NW: I’m just wondering whether or not it’s the process that’s important or whether it’s a revelation of coincidences because it seems to me if you did it the other way round you wouldn’t reveal a coincidence, it wouldn’t be poetic, it wouldn’t be layered in the way that you hope it is, it’s a bit of a leading question.

CC: But I think that’s simply a different kind of work that joins all of those kinds of work, where disparate images are set together for a poetic purpose and one might be accidental and one might be extremely carefully crafted, but that’s just a different kind of work.

IK: Originally you started the process of chance as a kind of reactionary device against aesthetic taste or as being somehow bourgeois and yet now you’re engaged in an activity that is part chance but also a great deal to do with some kind of aesthetic judgement.

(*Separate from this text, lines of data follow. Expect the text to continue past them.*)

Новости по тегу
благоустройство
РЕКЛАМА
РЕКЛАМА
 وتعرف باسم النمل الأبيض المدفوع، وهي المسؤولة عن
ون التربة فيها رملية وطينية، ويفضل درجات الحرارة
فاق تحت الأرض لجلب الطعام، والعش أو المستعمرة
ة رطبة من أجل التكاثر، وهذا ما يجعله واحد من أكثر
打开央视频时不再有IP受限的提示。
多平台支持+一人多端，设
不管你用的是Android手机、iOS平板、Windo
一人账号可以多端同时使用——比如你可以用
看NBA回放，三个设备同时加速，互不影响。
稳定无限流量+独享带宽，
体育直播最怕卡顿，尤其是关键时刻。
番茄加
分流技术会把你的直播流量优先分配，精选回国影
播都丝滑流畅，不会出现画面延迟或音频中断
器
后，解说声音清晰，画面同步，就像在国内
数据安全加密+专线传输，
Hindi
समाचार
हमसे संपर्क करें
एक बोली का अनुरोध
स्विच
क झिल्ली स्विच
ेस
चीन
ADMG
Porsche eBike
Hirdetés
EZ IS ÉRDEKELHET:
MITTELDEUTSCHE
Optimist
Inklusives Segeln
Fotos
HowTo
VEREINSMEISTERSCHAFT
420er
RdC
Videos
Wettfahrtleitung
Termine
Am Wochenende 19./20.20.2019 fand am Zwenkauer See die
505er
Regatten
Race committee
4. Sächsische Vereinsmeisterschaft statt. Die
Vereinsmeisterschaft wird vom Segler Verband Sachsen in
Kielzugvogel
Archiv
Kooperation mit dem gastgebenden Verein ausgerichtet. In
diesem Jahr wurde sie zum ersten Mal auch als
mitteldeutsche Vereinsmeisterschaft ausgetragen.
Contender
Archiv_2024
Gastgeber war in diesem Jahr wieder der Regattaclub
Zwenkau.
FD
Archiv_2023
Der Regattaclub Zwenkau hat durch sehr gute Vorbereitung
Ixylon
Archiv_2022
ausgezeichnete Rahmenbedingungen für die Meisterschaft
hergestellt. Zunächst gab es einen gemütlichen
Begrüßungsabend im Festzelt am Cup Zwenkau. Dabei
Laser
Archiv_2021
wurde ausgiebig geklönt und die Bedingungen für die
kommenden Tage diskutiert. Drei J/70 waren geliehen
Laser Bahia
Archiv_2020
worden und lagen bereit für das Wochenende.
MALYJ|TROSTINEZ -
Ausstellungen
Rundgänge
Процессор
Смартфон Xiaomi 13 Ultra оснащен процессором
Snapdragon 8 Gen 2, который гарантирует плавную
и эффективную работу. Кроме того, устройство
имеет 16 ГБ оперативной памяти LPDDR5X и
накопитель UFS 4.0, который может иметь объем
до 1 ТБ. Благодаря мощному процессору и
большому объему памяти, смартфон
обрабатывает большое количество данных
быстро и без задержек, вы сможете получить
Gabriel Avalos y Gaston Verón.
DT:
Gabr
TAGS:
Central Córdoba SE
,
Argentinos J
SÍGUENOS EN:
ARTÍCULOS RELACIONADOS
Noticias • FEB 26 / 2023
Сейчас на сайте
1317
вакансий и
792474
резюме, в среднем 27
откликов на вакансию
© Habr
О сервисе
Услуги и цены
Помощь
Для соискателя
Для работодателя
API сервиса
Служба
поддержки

Can you talk about that change or development and where you stand in relation to that 70s’ stance?

CC; It may appear from two examples that there are careful aesthetic judgements being made of a kind that I would say I genuinely didn’t understand, which is why I was trying to find a device to avoid making those judgements. It seems at least possible that through spending a lot of my time looking at paintings I’ve habituated certain judgements of other people and they become incorporated in what I do. It seems inevitable but they’re not actually chosen like that, the images are not put together for that reason, sometimes they’re put together because they’re funny, or …well here’s another reason..… I have an increasing number of photographs of fires, it seems like we’ve been living through a period when fires of one kind or another have been all over our papers for the last few years much more than ever before. There are simple mechanical reasons for this, newspapers – it’s just become easy to print colour - so you get lots of fires. But I’ve got a huge stack of fires so I can imagine in the near future there’ll be a big fire painting. It’s not a modernist aesthetic decision. I just want to paint a big fire painting

PK: Does that mean that you have to somehow manufacture the possibility where you can make a fire painting?

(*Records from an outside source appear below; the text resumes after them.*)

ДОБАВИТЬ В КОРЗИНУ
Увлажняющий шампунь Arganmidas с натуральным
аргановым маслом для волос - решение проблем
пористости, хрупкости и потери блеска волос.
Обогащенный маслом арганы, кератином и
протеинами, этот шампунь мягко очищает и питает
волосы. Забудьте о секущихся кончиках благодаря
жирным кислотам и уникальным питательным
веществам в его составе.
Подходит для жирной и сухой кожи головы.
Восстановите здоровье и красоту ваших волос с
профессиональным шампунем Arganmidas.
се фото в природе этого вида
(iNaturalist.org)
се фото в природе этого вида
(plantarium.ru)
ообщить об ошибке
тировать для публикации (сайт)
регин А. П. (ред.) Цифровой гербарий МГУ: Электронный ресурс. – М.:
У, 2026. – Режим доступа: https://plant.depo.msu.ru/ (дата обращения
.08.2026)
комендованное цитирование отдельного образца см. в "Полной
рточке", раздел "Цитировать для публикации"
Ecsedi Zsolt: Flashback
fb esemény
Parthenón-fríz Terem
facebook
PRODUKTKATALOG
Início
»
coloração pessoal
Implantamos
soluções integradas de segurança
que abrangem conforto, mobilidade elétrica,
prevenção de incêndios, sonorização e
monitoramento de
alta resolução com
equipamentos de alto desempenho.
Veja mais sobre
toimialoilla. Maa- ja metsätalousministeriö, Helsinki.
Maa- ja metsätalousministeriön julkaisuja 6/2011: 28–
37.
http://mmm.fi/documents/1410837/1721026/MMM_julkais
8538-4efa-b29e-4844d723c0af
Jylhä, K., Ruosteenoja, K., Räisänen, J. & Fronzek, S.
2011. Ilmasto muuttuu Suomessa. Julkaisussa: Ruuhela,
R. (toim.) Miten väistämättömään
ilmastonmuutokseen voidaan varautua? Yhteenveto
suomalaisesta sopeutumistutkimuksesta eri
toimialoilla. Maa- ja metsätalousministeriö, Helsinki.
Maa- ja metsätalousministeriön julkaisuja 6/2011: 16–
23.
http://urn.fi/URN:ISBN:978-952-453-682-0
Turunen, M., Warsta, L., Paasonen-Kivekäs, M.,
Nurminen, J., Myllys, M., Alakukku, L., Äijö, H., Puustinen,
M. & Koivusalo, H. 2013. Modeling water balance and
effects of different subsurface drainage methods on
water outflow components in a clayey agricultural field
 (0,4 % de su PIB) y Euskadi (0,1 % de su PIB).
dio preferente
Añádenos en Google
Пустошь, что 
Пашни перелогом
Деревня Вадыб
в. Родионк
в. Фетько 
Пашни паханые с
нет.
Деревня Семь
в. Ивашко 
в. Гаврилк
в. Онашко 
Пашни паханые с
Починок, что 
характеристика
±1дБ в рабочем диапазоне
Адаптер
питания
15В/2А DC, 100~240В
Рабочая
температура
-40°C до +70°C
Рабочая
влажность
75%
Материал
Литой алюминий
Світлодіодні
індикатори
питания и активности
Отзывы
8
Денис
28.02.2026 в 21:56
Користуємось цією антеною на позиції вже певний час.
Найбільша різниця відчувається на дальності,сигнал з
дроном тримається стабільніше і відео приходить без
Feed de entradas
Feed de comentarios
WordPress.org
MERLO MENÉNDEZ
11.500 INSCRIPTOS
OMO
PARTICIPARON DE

CC: No. I think the answer is no. But I think that all these things do for me, is just they’re ruminations on correspondence and recognition and so on. I think I would look through my books and think,' I’ve got all these fires, none of these look like this fire', but then I wouldn’t be surprised that one day there’ll be a photograph in the newspaper that has a shape correspondence with something that I’ve looked at fifty times already, do you see? There’s no element of conjuring about it, in what I do, it’s just an idea of correspondence and setting things together.

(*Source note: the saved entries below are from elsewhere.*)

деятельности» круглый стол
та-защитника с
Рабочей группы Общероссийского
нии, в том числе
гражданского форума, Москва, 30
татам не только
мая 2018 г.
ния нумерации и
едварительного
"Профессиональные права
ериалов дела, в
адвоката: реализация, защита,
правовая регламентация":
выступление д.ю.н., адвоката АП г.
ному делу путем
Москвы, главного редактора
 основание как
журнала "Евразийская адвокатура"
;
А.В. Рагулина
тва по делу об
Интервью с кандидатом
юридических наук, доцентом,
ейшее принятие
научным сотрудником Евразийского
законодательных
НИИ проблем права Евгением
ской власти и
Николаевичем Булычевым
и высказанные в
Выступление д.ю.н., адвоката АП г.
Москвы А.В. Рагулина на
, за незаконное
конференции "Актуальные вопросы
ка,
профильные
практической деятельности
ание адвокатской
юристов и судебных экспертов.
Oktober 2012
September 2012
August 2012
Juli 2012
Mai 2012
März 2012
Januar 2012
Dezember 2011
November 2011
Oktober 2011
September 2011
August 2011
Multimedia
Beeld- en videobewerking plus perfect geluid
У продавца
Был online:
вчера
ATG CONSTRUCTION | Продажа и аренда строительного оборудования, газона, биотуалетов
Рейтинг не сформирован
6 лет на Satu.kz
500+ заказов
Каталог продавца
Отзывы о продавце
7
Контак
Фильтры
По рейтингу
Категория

B.H. Just following on from that, do you sometimes feel that your system restricts you then, because it seems a really interesting observation that there have been increasing amounts of images of fires in the newspaper and so if you want to paint a fire painting why not paint a fire painting? Does it have to have the blot that matches up to it? Do you feel that that’s an absolute structure that you can’t move out of?

CC: No, but I haven’t. There isn’t a rule like that. There are other sets of work, this is the longest set of work, but there are other sets of work that have, as I said, elements of the same kinds of strategy and they’ve been like for five years I’ve done this. For seven or eight years I made white boards with little holes in, which I would argue had the same kind of strategy. And then I was making paintings where I was very laboriously copying blotted accidents, incredibly laboriously so that they looked, until you were really quite close, identical. So the idea of painting a fire painting wouldn’t in itself change my practice. I think that I’ve opted to do this at this time but that doesn’t mean that tomorrow even your remark might not change what I do. I might think, she’s absolutely right, this is absurd, I’m just going to make paintings of fires!